MEW YORK, NEW YORK – The New York Organ Donor Network pressured hospital staffers to declare patients brain dead so their body parts could be harvested — and even hired “coaches” to train staffers how to be more persuasive, a bombshell lawsuit charged yesterday.
The federally funded nonprofit used a “quota” system, and leaned heavily on the next of kin to sign consent forms when patients were not registered as organ donors, the suit charged.
“They’re playing God,” said plaintiff Patrick McMahon, 50, an Air Force combat veteran and nurse practitioner who claims he was fired as a transplant coordinator after just four months for protesting the practice.
The suit, filed in Manhattan Supreme Court, cited four examples of improper organ harvesting.
In September 2011, a 19-year-old man injured in a car wreck was admitted to Nassau University Medical Center. He was still trying to breathe and showed signs of brain activity, the suit charged.
But doctors declared him brain dead under pressure from donor-network officials, including Director Michael Goldstein, who allegedly said during a conference call: “This kid is dead, you got that?” the suit charged.
The patient’s family consented to have the organs harvested.
“I have been in Desert Storm, Iraq and Afghanistan in combat. I worked on massive brain injuries, trauma, gunshot wounds, IEDs. I have seen worse cases than this and the victims recover,” McMahon told The Post.
That same month, a woman was admitted to St.

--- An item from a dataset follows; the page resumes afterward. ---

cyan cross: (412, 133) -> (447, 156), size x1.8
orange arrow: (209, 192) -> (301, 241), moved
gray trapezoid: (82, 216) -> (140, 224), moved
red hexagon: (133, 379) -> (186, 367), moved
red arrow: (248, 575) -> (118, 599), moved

Barnabas Hospital in The Bronx still showing signs of life, the suit said.
She had a kidney transplant earlier in life and network officials used that to pressure her daughter into giving consent.

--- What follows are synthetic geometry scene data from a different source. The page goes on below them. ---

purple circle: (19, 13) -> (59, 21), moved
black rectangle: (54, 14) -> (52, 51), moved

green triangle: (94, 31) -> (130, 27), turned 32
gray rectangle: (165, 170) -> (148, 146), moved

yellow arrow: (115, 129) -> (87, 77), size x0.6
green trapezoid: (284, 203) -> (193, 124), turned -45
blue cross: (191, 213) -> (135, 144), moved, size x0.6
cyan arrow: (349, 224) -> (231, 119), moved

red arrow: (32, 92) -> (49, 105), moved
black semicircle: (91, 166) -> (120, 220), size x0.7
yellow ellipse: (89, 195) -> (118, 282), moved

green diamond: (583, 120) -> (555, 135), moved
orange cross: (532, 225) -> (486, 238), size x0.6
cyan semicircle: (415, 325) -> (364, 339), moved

“They say to her, ‘If you give us permission we will use your mother’s organs and we will help many, many people who need them,’ ” he said.

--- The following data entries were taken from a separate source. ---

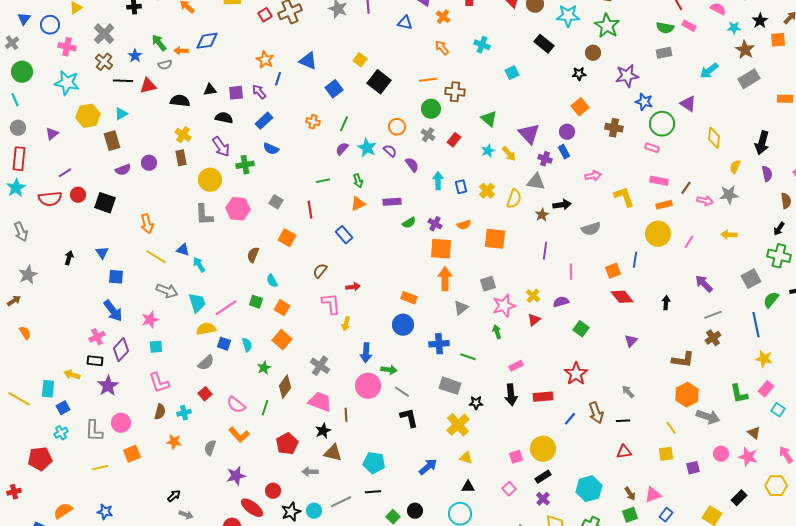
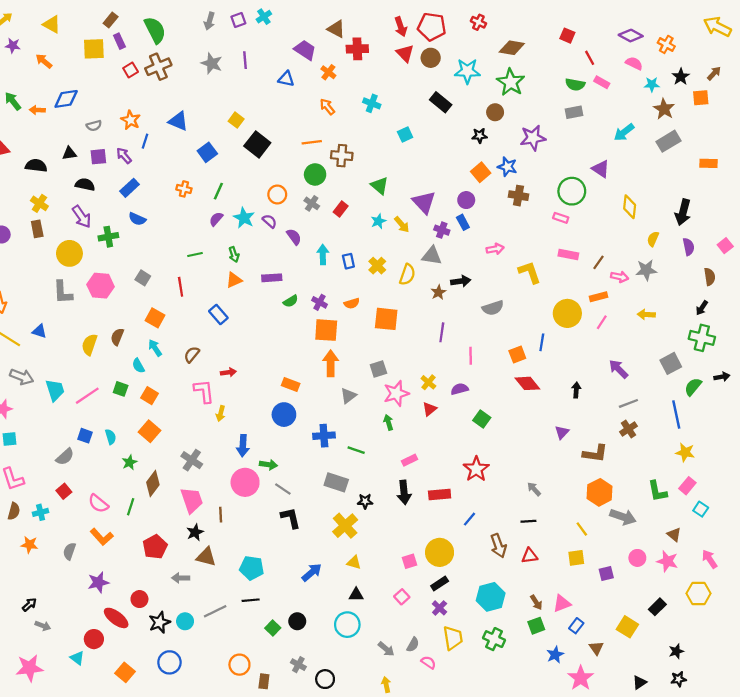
gray semicircle: (165, 65) -> (94, 126), moved
blue star: (644, 102) -> (507, 167), moved
orange rectangle: (664, 205) -> (598, 297), moved
cyan arrow: (199, 265) -> (155, 348), moved
yellow semicircle: (206, 329) -> (89, 345), moved, turned -60
purple triangle: (631, 341) -> (562, 432), moved
pink trapezoid: (320, 402) -> (192, 500), turned 50
brown arrow: (596, 413) -> (498, 546), moved

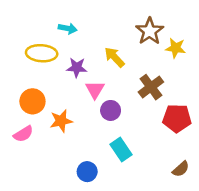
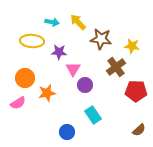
brown star: (150, 31) -> (101, 39), moved, turned -30
yellow star: (176, 48) -> (132, 46), moved
yellow arrow: (114, 57) -> (78, 22), moved

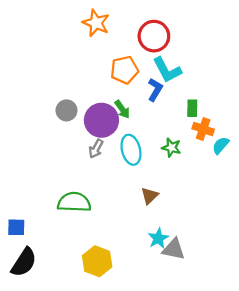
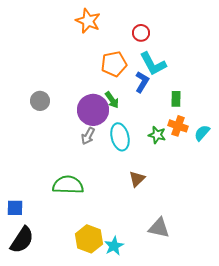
red circle: (154, 36) -> (141, 33), size x0.6
gray circle: (66, 110) -> (40, 101), moved
orange cross: (203, 129) -> (178, 126), moved
cyan star: (158, 238) -> (114, 246), moved

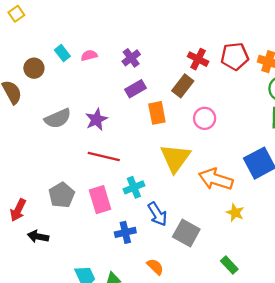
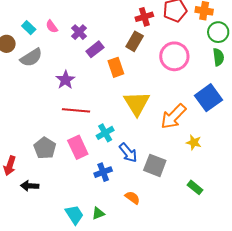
pink semicircle: (89, 55) -> (52, 26), turned -104
purple cross: (131, 58) -> (79, 32), moved
red cross: (198, 59) -> (144, 17), turned -36
gray semicircle: (58, 118) -> (31, 58), moved
pink circle: (205, 118) -> (174, 56), moved, size x1.5
orange arrow: (216, 179) -> (173, 116), turned -56

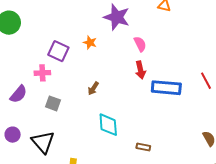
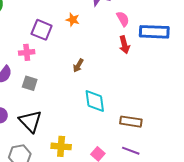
blue rectangle: (166, 88) -> (154, 32), moved
gray square: (53, 103) -> (30, 83), moved
brown rectangle: (143, 147) -> (131, 122), size x1.5

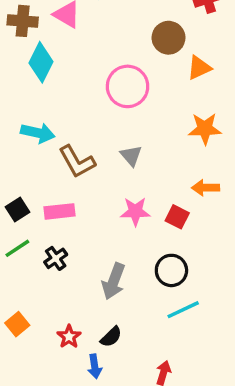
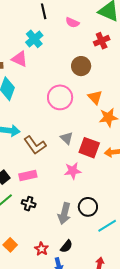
orange triangle: (199, 68) -> (95, 97), moved, turned -42
red square: (177, 217) -> (89, 148), moved, size x1.5
black cross: (56, 258) -> (29, 204), turned -32
black circle: (171, 270) -> (88, 207), moved

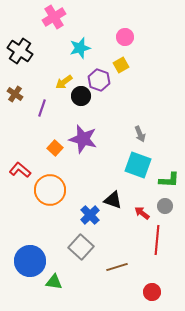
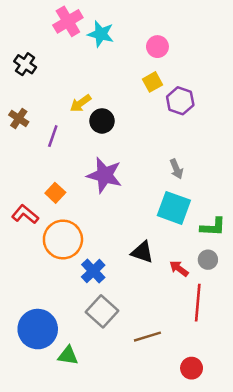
cyan star: (80, 48) -> (101, 34), moved, turned 30
black cross: (20, 51) -> (25, 64), size x0.7
purple hexagon: (99, 80) -> (180, 101), moved
orange square: (55, 148) -> (55, 193), moved
blue cross: (90, 215) -> (93, 271), moved

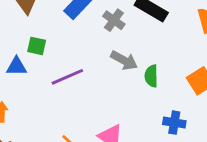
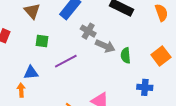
gray cross: (114, 20) -> (88, 31), moved
blue triangle: (17, 66) -> (31, 73), moved

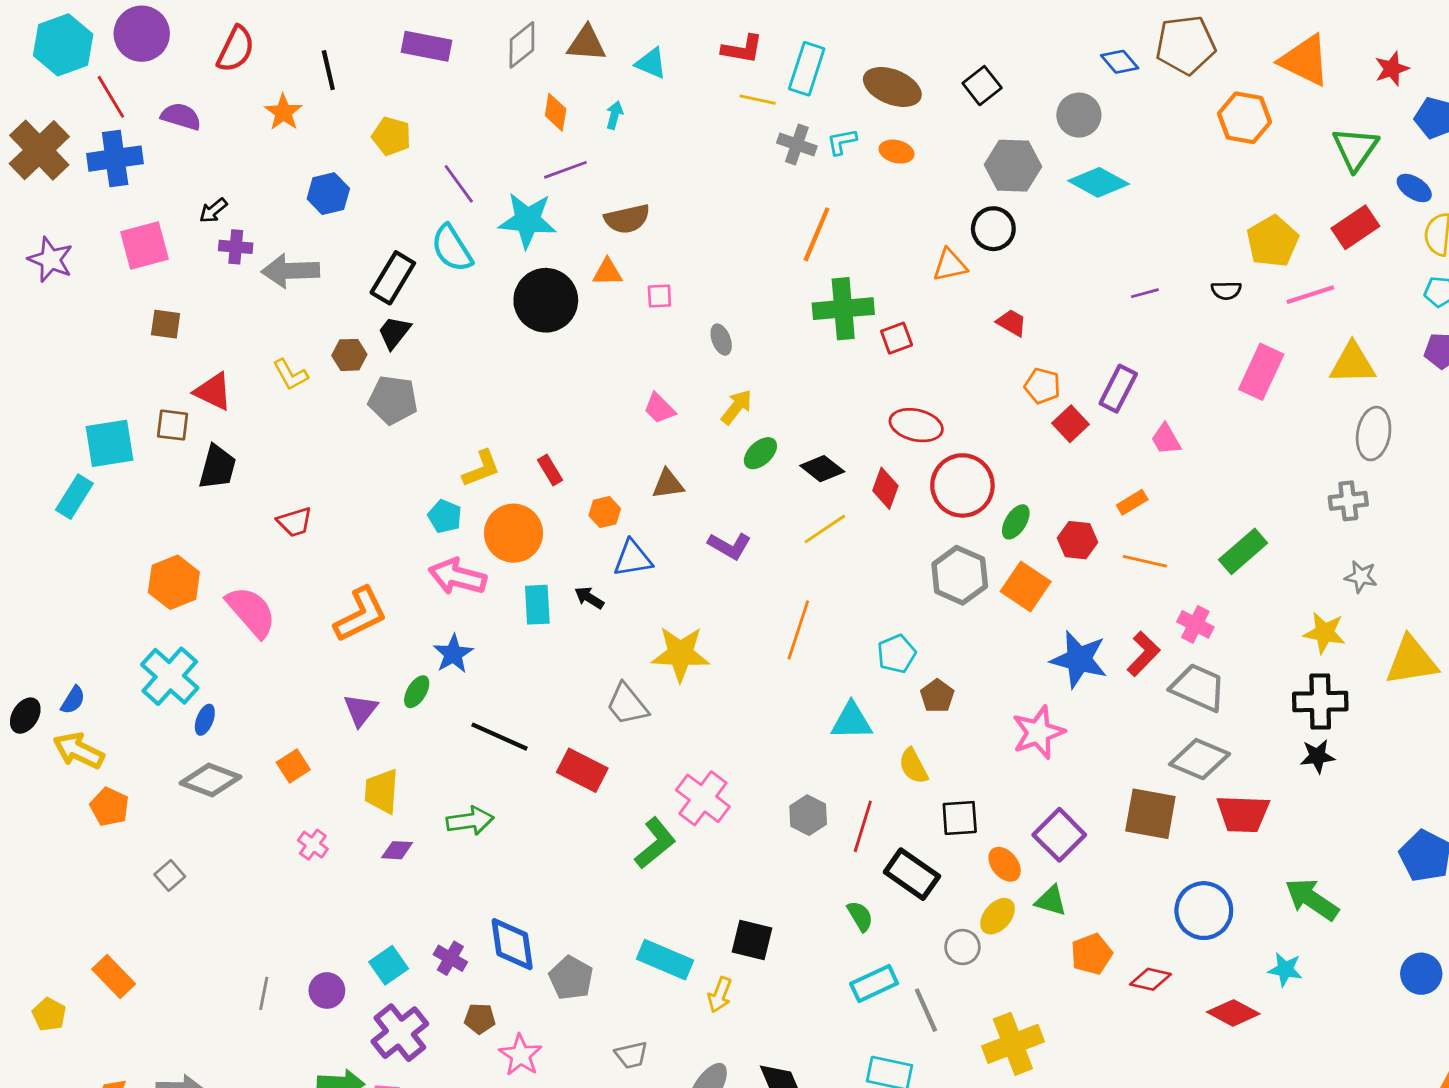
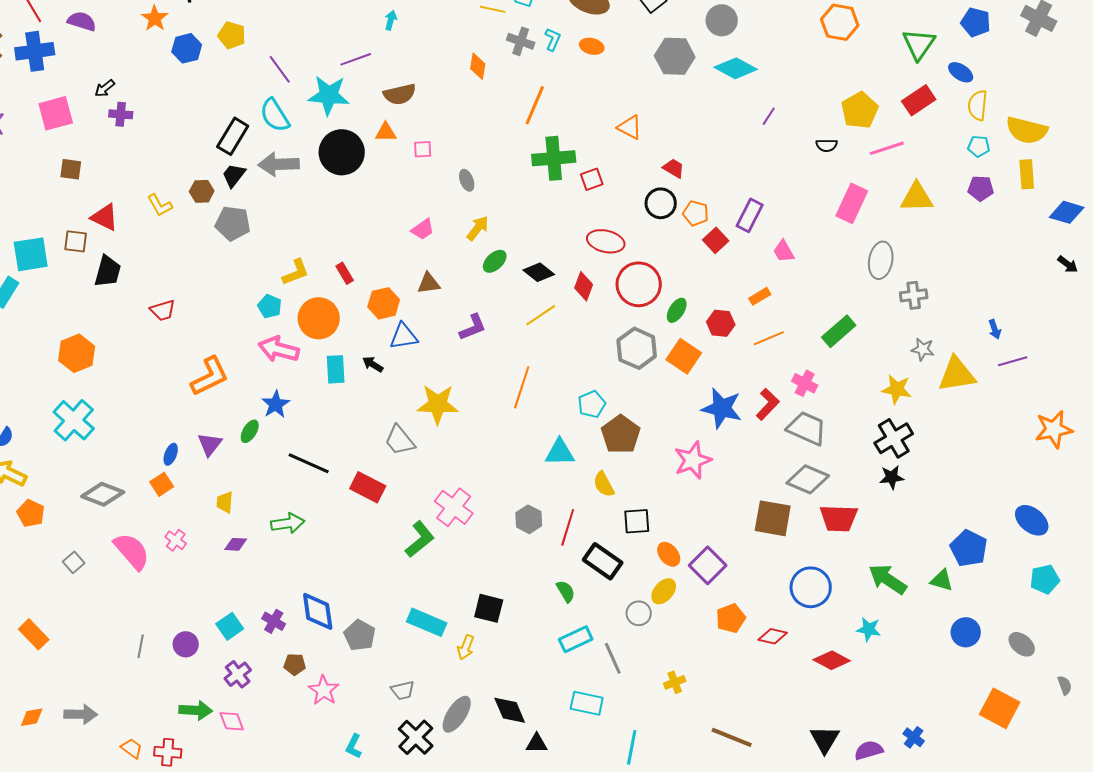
orange diamond: (556, 112) -> (478, 66), moved
cyan L-shape: (842, 142) -> (553, 39), turned 125
blue hexagon: (328, 194) -> (187, 48), moved
black circle: (993, 229) -> (661, 203), moved
orange triangle: (950, 265) -> (630, 127), turned 40
gray arrow: (290, 271) -> (279, 164), moved
purple line: (1145, 293) -> (769, 116), moved, turned -42
pink trapezoid: (659, 408) -> (423, 229), turned -80
gray ellipse: (1374, 434) -> (881, 260), moved
orange hexagon: (605, 512) -> (384, 303), size x1.4
purple L-shape: (730, 546) -> (473, 327), turned -52
orange line: (1145, 561) -> (769, 338), turned -36
pink semicircle: (251, 612) -> (132, 551), moved
yellow triangle: (1411, 661) -> (957, 374), moved
brown pentagon: (937, 696) -> (621, 434), size x1.6
black cross: (1320, 702) -> (894, 438), turned -30
blue ellipse: (205, 720) -> (171, 454), moved
yellow trapezoid: (382, 791) -> (225, 502), size x0.7
purple square: (1059, 835) -> (708, 565), moved
green triangle: (1051, 901) -> (942, 580), moved
purple cross: (400, 1033) -> (238, 674), size x0.7
yellow cross: (1013, 1044) -> (675, 682), size x0.5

McMahon’s objections were ignored by a neurologist, who declared her brain dead — and her organs were harvested, according to the suit. McMahon even claims he tried to get a second opinion.
A month later, a man was admitted to Kings County Hospital in Brooklyn, again showing brain activity, the suit said. McMahon claims his protests were again blown off by hospital and donor-network staff, and the man was declared brain dead and his organs harvested.
In November 2011, a woman admitted to Staten Island University Hospital after a drug overdose was declared brain dead and her organs were about to be harvested when McMahon noticed that she was being given “a paralyzing anesthetic” because her body was still jerking.
When he objected, another network employee told hospital personnel McMahon was “an untrained troublemaker with a history of raising frivolous issues and questions,” the suit charged.
“I had a reputation for raising a red flag,” he said.
In order to harvest organs, the network needs a “Note” — an official declaration by a hospital that a patient is brain dead — and consent from next of kin.
The network hired marketing and sales professionals to “coach” workers to tailor their pitches based on the family’s demographics, said the suit, filed by McMahon’s lawyers Michael Borrelli, Alexander Coleman and Bennitta Joseph.
The suit said that on Nov. 4, McMahon told Helen Irving, president and CEO of the network, “one in five patients declared brain dead show signs of brain activity at the time the Note is issued.”
Irving, the suit said, replied: “This is how things are done.”
Network spokeswoman Julia Rivera said she hadn’t seen the suit, but noted that only doctors can declare a patient brain dead.
She called McMahon’s claims of a quota system “ridiculous. There are no quotas.”
A Staten Island University Hospital spokeswoman declined comment. Reps for the other three hospitals could not immediately be reached.